/---

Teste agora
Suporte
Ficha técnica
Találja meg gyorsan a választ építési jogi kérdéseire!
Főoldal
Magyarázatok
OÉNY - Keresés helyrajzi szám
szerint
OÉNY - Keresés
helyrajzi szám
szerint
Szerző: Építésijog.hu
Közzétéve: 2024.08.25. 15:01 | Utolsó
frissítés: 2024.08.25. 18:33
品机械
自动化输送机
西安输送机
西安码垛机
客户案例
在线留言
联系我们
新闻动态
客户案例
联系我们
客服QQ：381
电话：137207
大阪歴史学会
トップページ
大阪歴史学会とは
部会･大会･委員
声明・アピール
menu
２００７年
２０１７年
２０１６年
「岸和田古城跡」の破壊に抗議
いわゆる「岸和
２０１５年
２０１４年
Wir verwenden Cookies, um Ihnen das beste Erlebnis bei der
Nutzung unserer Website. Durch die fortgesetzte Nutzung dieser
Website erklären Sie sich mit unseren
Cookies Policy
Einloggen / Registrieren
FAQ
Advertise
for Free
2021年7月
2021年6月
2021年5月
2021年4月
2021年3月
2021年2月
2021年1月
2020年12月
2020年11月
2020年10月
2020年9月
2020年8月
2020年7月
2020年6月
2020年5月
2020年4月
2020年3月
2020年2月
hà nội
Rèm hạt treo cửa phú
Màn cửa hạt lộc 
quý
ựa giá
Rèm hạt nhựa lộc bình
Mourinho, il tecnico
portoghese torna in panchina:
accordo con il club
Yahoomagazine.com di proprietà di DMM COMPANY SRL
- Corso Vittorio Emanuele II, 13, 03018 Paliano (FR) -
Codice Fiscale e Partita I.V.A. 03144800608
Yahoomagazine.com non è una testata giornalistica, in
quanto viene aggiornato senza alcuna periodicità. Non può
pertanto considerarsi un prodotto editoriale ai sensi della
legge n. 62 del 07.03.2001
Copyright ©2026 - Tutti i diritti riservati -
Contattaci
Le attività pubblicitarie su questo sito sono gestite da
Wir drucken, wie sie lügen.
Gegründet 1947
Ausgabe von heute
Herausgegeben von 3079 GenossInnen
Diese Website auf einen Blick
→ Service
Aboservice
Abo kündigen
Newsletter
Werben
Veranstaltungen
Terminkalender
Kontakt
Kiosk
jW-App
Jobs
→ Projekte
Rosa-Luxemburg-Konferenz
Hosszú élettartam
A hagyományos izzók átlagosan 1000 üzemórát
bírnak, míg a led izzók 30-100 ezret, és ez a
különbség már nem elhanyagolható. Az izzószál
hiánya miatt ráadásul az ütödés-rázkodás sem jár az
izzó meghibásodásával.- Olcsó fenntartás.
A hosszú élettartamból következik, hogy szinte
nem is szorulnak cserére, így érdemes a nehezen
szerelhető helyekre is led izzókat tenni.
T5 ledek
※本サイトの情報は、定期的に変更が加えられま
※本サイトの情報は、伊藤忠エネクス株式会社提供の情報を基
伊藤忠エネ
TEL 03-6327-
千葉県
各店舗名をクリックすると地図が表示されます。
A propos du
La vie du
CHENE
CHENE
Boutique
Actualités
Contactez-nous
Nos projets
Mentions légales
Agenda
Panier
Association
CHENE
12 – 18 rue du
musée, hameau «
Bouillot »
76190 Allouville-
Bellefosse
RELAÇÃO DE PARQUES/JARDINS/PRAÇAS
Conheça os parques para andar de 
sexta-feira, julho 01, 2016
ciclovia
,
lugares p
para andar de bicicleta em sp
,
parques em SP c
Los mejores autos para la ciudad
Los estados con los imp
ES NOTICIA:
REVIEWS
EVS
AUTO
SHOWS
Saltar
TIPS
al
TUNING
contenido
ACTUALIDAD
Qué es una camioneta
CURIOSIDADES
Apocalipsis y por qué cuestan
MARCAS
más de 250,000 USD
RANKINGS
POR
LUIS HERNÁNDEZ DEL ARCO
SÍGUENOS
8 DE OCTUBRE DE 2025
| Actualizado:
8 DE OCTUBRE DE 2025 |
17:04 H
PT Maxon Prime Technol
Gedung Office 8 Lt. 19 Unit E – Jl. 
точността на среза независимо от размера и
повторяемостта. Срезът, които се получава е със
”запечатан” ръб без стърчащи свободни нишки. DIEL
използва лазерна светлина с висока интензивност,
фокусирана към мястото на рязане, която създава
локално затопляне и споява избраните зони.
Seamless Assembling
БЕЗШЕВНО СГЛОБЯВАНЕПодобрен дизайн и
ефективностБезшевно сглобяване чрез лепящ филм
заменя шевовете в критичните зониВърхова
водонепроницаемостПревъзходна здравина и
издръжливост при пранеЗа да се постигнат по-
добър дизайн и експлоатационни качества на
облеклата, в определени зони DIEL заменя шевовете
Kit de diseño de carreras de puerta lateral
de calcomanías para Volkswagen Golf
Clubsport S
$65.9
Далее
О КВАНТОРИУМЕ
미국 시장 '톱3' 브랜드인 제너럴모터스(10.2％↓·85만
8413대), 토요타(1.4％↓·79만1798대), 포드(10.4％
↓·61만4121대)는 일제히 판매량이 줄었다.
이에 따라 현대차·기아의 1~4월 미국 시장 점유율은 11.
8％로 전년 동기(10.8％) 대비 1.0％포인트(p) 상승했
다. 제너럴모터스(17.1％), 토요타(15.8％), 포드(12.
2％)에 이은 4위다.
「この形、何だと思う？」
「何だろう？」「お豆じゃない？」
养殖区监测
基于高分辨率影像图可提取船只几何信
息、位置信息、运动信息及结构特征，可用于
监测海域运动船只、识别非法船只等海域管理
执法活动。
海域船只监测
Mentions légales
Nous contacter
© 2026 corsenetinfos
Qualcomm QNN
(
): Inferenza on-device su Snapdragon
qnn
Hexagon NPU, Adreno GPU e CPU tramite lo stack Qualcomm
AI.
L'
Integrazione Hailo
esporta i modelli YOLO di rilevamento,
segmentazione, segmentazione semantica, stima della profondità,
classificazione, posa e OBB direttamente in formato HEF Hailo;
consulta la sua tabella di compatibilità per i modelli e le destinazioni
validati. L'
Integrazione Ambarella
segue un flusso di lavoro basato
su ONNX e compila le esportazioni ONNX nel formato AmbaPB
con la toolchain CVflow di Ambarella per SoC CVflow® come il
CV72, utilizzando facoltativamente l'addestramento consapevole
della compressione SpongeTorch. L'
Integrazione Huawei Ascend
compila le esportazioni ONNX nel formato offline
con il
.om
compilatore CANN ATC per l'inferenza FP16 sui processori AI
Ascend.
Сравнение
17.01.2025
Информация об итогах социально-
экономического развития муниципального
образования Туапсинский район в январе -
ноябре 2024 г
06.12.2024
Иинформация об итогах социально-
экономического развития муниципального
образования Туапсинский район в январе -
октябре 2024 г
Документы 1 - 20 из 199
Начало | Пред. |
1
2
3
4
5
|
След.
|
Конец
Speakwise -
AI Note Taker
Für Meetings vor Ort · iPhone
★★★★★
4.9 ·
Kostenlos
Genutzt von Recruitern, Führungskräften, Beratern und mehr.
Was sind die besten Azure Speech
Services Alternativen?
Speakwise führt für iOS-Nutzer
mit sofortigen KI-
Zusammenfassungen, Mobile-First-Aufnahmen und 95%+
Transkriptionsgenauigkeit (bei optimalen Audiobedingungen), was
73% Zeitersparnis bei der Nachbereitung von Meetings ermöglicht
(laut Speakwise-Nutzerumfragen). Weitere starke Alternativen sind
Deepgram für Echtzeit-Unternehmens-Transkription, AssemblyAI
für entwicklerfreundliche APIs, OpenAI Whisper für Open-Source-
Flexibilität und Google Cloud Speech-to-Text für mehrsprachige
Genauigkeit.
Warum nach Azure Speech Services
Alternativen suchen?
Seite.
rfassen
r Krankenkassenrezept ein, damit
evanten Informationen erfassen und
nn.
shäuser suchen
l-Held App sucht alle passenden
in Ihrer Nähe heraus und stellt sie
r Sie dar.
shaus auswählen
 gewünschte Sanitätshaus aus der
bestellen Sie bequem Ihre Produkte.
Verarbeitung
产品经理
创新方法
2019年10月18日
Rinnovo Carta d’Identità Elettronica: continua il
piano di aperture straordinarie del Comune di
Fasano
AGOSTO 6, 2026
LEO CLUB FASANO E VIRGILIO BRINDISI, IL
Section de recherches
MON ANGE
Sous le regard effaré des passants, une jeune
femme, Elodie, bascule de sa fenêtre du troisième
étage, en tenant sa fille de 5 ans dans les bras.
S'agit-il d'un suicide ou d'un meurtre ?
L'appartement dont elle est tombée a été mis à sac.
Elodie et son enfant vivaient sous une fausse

\---

** WHAT THE TASK ASKS **
Look above for the line holding "повторяемостта. Срезът, които" and the line holding "della compressione SpongeTorch. L'". Retype both, and every line between them, word for word and nothing else.

** TASK RESPONSE **
повторяемостта. Срезът, които се получава е със
”запечатан” ръб без стърчащи свободни нишки. DIEL
използва лазерна светлина с висока интензивност,
фокусирана към мястото на рязане, която създава
локално затопляне и споява избраните зони.
Seamless Assembling
БЕЗШЕВНО СГЛОБЯВАНЕПодобрен дизайн и
ефективностБезшевно сглобяване чрез лепящ филм
заменя шевовете в критичните зониВърхова
водонепроницаемостПревъзходна здравина и
издръжливост при пранеЗа да се постигнат по-
добър дизайн и експлоатационни качества на
облеклата, в определени зони DIEL заменя шевовете
Kit de diseño de carreras de puerta lateral
de calcomanías para Volkswagen Golf
Clubsport S
$65.9
Далее
О КВАНТОРИУМЕ
미국 시장 '톱3' 브랜드인 제너럴모터스(10.2％↓·85만
8413대), 토요타(1.4％↓·79만1798대), 포드(10.4％
↓·61만4121대)는 일제히 판매량이 줄었다.
이에 따라 현대차·기아의 1~4월 미국 시장 점유율은 11.
8％로 전년 동기(10.8％) 대비 1.0％포인트(p) 상승했
다. 제너럴모터스(17.1％), 토요타(15.8％), 포드(12.
2％)에 이은 4위다.
「この形、何だと思う？」
「何だろう？」「お豆じゃない？」
养殖区监测
基于高分辨率影像图可提取船只几何信
息、位置信息、运动信息及结构特征，可用于
监测海域运动船只、识别非法船只等海域管理
执法活动。
海域船只监测
Mentions légales
Nous contacter
© 2026 corsenetinfos
Qualcomm QNN
(
): Inferenza on-device su Snapdragon
qnn
Hexagon NPU, Adreno GPU e CPU tramite lo stack Qualcomm
AI.
L'
Integrazione Hailo
esporta i modelli YOLO di rilevamento,
segmentazione, segmentazione semantica, stima della profondità,
classificazione, posa e OBB direttamente in formato HEF Hailo;
consulta la sua tabella di compatibilità per i modelli e le destinazioni
validati. L'
Integrazione Ambarella
segue un flusso di lavoro basato
su ONNX e compila le esportazioni ONNX nel formato AmbaPB
con la toolchain CVflow di Ambarella per SoC CVflow® come il
CV72, utilizzando facoltativamente l'addestramento consapevole
della compressione SpongeTorch. L'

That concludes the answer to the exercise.